Colleen Lettvin is the Assessment Content Manager at the Federation of State Boards of Physical Therapy. Colleen oversees the development of content for the National Physical Therapy Examination and other jurisprudence products such as Law examinations and Jurisprudence Assessment Modules. Colleen has been actively engaged in item and examination development as a long-term volunteer at FSBPT since 2005. Prior to joining FSBPT in 2016, Colleen was employed as a Senior Physical Therapist at Houston Methodist Hospital, where she played an integral role in developing the first American Physical Therapy Association (APTA)-accredited Critical Care Fellowship. Colleen has been a board-certified specialist in cardiovascular and pulmonary physical therapy by the American Board of Physical Therapy Specialties (ABPTS) of the APTA since 2010 and received her master of science in physical therapy from Texas Woman’s University.

 

Lorin Mueller, PhD, joined the Federation of State Boards of Physical Therapy (FSBPT) in 2011 as its Managing Director of Assessment. Prior to joining FSBPT, Lorin spent ten years as Principal Research Scientist at the American Institutes for Research in Washington, DC. Lorin received his PhD in industrial and organizational psychology with a specialization in statistics and measurement in 2002 from the University of Houston.

 

Ashley Ray, MA, is the Assistant Director of Exam Services at the Federation of State Boards of Physical Therapy.

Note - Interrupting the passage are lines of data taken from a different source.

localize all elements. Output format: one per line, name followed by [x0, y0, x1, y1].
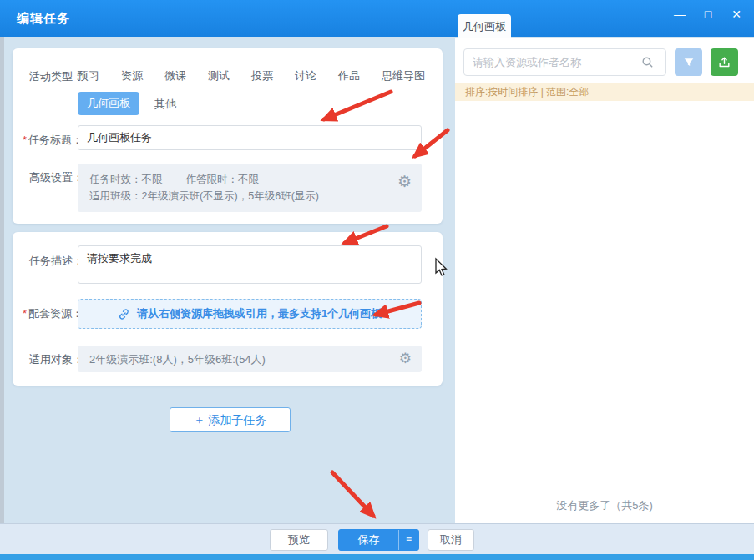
- activity-option-mindmap[interactable]: 思维导图: [382, 68, 425, 83]
- search-icon[interactable]: [640, 55, 655, 69]
- task-content-card: 任务描述： 请按要求完成 *配套资源： 请从右侧资源库拖拽或引用，最多支持1个几…: [13, 232, 443, 386]
- save-options-icon[interactable]: ≡: [398, 530, 418, 550]
- advanced-settings-gear-icon[interactable]: ⚙: [397, 174, 412, 189]
- task-settings-card: 活动类型： 预习 资源 微课 测试 投票 讨论 作品 思维导图 几何画板 其他 …: [13, 48, 443, 224]
- activity-option-other[interactable]: 其他: [154, 97, 176, 112]
- link-icon: [118, 308, 130, 320]
- applicable-class-text: 适用班级：2年级演示班(不显示)，5年级6班(显示): [89, 188, 410, 204]
- upload-button[interactable]: [711, 48, 738, 76]
- activity-option-sketchpad-selected[interactable]: 几何画板: [78, 92, 139, 115]
- task-title-input[interactable]: [78, 125, 422, 150]
- activity-option-preview[interactable]: 预习: [78, 68, 99, 83]
- task-title-label: *任务标题：: [23, 133, 83, 148]
- activity-type-label: 活动类型：: [29, 69, 83, 84]
- no-more-text: 没有更多了（共5条): [455, 498, 754, 513]
- audience-label: 适用对象：: [29, 352, 83, 367]
- tab-sketchpad[interactable]: 几何画板: [458, 14, 511, 38]
- activity-option-work[interactable]: 作品: [338, 68, 360, 83]
- description-textarea[interactable]: 请按要求完成: [78, 245, 422, 284]
- app-window: { "window": { "title": "编辑任务", "controls…: [0, 0, 754, 560]
- sort-status-bar: 排序:按时间排序 | 范围:全部: [455, 83, 754, 101]
- dialog-title: 编辑任务: [17, 11, 70, 27]
- answer-limit-text: 作答限时：不限: [186, 174, 260, 185]
- required-marker: *: [23, 307, 27, 320]
- activity-option-test[interactable]: 测试: [208, 68, 230, 83]
- advanced-settings-summary: 任务时效：不限作答限时：不限 适用班级：2年级演示班(不显示)，5年级6班(显示…: [78, 164, 422, 212]
- resource-hint-text: 请从右侧资源库拖拽或引用，最多支持1个几何画板: [137, 306, 382, 321]
- window-controls: — □ ✕: [672, 7, 744, 22]
- funnel-icon: [682, 56, 696, 69]
- resource-panel: 排序:按时间排序 | 范围:全部 没有更多了（共5条): [455, 38, 754, 523]
- audience-summary: 2年级演示班:(8人)，5年级6班:(54人) ⚙: [78, 346, 422, 372]
- activity-option-resource[interactable]: 资源: [121, 68, 143, 83]
- search-input[interactable]: [463, 48, 666, 76]
- activity-option-microlesson[interactable]: 微课: [164, 68, 186, 83]
- cancel-button[interactable]: 取消: [428, 529, 474, 551]
- activity-option-vote[interactable]: 投票: [251, 68, 273, 83]
- activity-type-options: 预习 资源 微课 测试 投票 讨论 作品 思维导图: [78, 68, 425, 83]
- audience-text: 2年级演示班:(8人)，5年级6班:(54人): [89, 353, 266, 366]
- resource-drop-zone[interactable]: 请从右侧资源库拖拽或引用，最多支持1个几何画板: [78, 299, 422, 329]
- save-button[interactable]: 保存 ≡: [338, 529, 419, 551]
- filter-button[interactable]: [675, 48, 702, 76]
- edit-task-dialog: 活动类型： 预习 资源 微课 测试 投票 讨论 作品 思维导图 几何画板 其他 …: [4, 37, 455, 523]
- task-duration-text: 任务时效：不限: [89, 174, 163, 185]
- audience-gear-icon[interactable]: ⚙: [399, 351, 412, 366]
- advanced-settings-label: 高级设置：: [29, 170, 83, 185]
- add-subtask-button[interactable]: ＋ 添加子任务: [170, 407, 291, 432]
- close-button[interactable]: ✕: [729, 7, 744, 22]
- preview-button[interactable]: 预览: [270, 529, 328, 551]
- description-label: 任务描述：: [29, 254, 83, 269]
- required-marker: *: [23, 134, 27, 146]
- footer-bar: 预览 保存 ≡ 取消: [0, 523, 754, 554]
- title-bar: 编辑任务 — □ ✕: [0, 0, 754, 37]
- resource-label: *配套资源：: [23, 306, 83, 321]
- minimize-button[interactable]: —: [672, 7, 687, 22]
- maximize-button[interactable]: □: [701, 7, 716, 22]
- upload-icon: [717, 55, 731, 69]
- bottom-edge-strip: [0, 554, 754, 560]
- activity-option-discussion[interactable]: 讨论: [295, 68, 316, 83]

At FSBPT, her primary responsibilities include customer service, managing fixed-date exam administration tasks, and handling exam accommodations for candidates. Ashley joined FSBPT in 2011, after completing her undergraduate degree. Ashley received a Masters of Arts in Industrial and Organizational Psychology in 2015, with a concentration in Exam Development and Employee Training.

 

Joanne Wagner, MA, ELS, is Editorial Project Manager in the Assessment Department of the Federation of State Boards of Physical Therapy. She provides oversight of editorial work and editorial quality assurance for the NPTE and NPTE-related documents and is responsible for copyrighting processes for the NPTE. Prior to joining FSBPT, she was an editor of scientific journals and textbooks for a specialty medical association. She received certification as an editor from the Board of Editors in the Life Sciences.